Time for me is double-edged: Every day brings me further from the low of my last cancer relapse, but every day also brings me closer to the next cancer recurrence — and eventually, death. Perhaps later than I think, but certainly sooner than I desire. There are, I imagine, two responses to that realization. The most obvious might be an impulse to frantic activity: to “live life to its fullest,” to travel, to dine, to achieve a host of neglected ambitions. Part of the cruelty of cancer, though, is not only that it limits your time, it also limits your energy, vastly reducing the amount you can squeeze into a day. It is a tired hare who now races. But even if I had the energy, I prefer a more tortoiselike approach. I plod, I ponder, some days I simply persist.

Everyone succumbs to finitude. I suspect I am not the only one who reaches this pluperfect state.

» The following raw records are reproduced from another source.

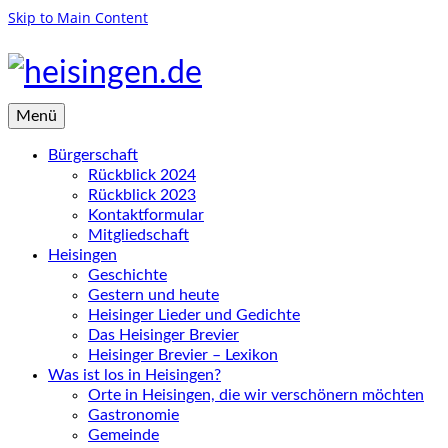
Skip to Main Content
Menü
Bürgerschaft
Rückblick 2024
Rückblick 2023
Kontaktformular
Mitgliedschaft
Heisingen
Geschichte
Gestern und heute
Heisinger Lieder und Gedichte
Das Heisinger Brevier
Heisinger Brevier – Lexikon
Was ist los in Heisingen?
Orte in Heisingen, die wir verschönern möchten
Gastronomie
Gemeinde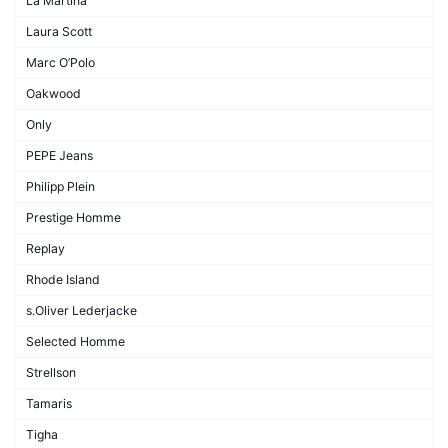
La Martina
Laura Scott
Marc O’Polo
Oakwood
Only
PEPE Jeans
Philipp Plein
Prestige Homme
Replay
Rhode Island
s.Oliver Lederjacke
Selected Homme
Strellson
Tamaris
Tigha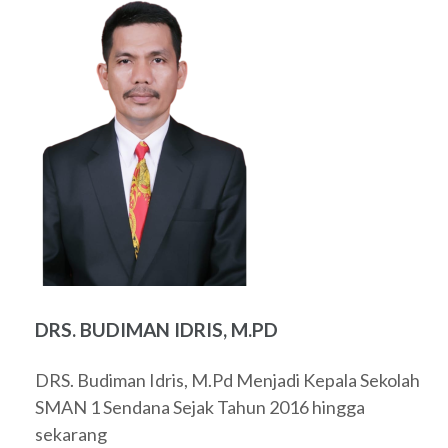
DRS. BUDIMAN IDRIS, M.PD
DRS. Budiman Idris, M.Pd Menjadi Kepala Sekolah
SMAN 1 Sendana Sejak Tahun 2016 hingga
sekarang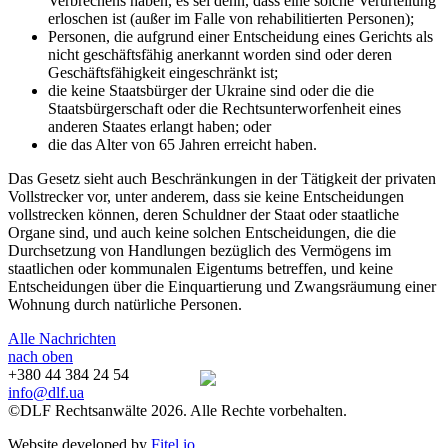
Verbrechens haben, es sei denn, dass eine solche Verurteilung
erloschen ist (außer im Falle von rehabilitierten Personen);
Personen, die aufgrund einer Entscheidung eines Gerichts als
nicht geschäftsfähig anerkannt worden sind oder deren
Geschäftsfähigkeit eingeschränkt ist;
die keine Staatsbürger der Ukraine sind oder die die
Staatsbürgerschaft oder die Rechtsunterworfenheit eines
anderen Staates erlangt haben; oder
die das Alter von 65 Jahren erreicht haben.
Das Gesetz sieht auch Beschränkungen in der Tätigkeit der privaten
Vollstrecker vor, unter anderem, dass sie keine Entscheidungen
vollstrecken können, deren Schuldner der Staat oder staatliche
Organe sind, und auch keine solchen Entscheidungen, die die
Durchsetzung von Handlungen bezüglich des Vermögens im
staatlichen oder kommunalen Eigentums betreffen, und keine
Entscheidungen über die Einquartierung und Zwangsräumung einer
Wohnung durch natürliche Personen.
Alle Nachrichten
nach oben
+380 44 384 24 54
info@dlf.ua
©DLF Rechtsanwälte 2026. Alle Rechte vorbehalten.
Website developed by
Fitel.io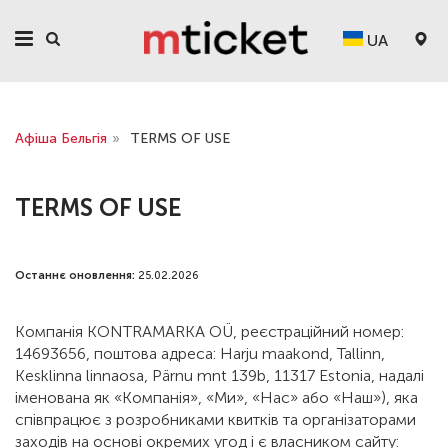
UA
Афіша Бельгія
»
TERMS OF USE
TERMS OF USE
Останнє оновлення:
25.02.2026
Компанія KONTRAMARKA OÜ, реєстраційний номер:
14693656, поштова адреса: Harju maakond, Tallinn,
Kesklinna linnaosa, Pärnu mnt 139b, 11317 Estonia, надалі
іменована як «Компанія», «Ми», «Нас» або «Наш»), яка
співпрацює з розробниками квитків та організаторами
заходів на основі окремих угод і є власником сайту: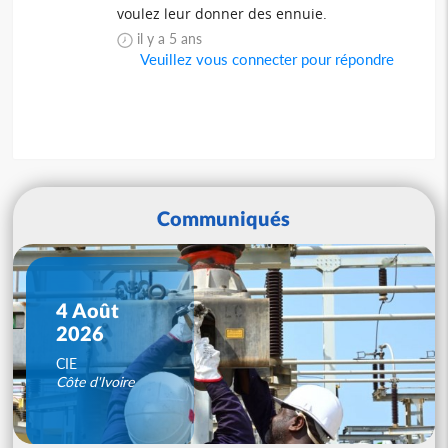
voulez leur donner des ennuie.
il y a 5 ans
Veuillez vous connecter pour répondre
Communiqués
4 Août
2026
CIE
Côte d'Ivoire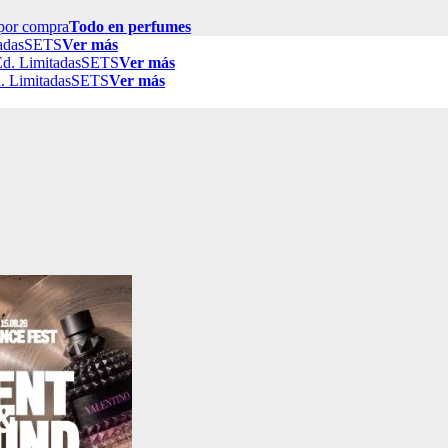
por compra
Todo en perfumes
adas
SETS
Ver más
d. Limitadas
SETS
Ver más
. Limitadas
SETS
Ver más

Most ambitions are either achieved or abandoned; either way, they belong to the past. The future, instead of the ladder toward the goals of life, flattens out into a perpetual present. Money, status, all the vanities the preacher of Ecclesiastes described, hold so little interest: a chasing after wind, indeed.

Yet one thing cannot be robbed of her futurity: my daughter, Cady. I hope I’ll live long enough that she has some memory of me. Words have a longevity I do not.

-From a short, beautiful Stanford Medicine essay by neurosurgeon Paul Kalanithi, who suffered from terminal lung cancer. Update: Kalanithi died on March 9, 2015. He was 37. “We are all devastated by the tragedy of his sudden illness and untimely demise,” said Gary Steinberg, professor and chair of neurosurgery at the university.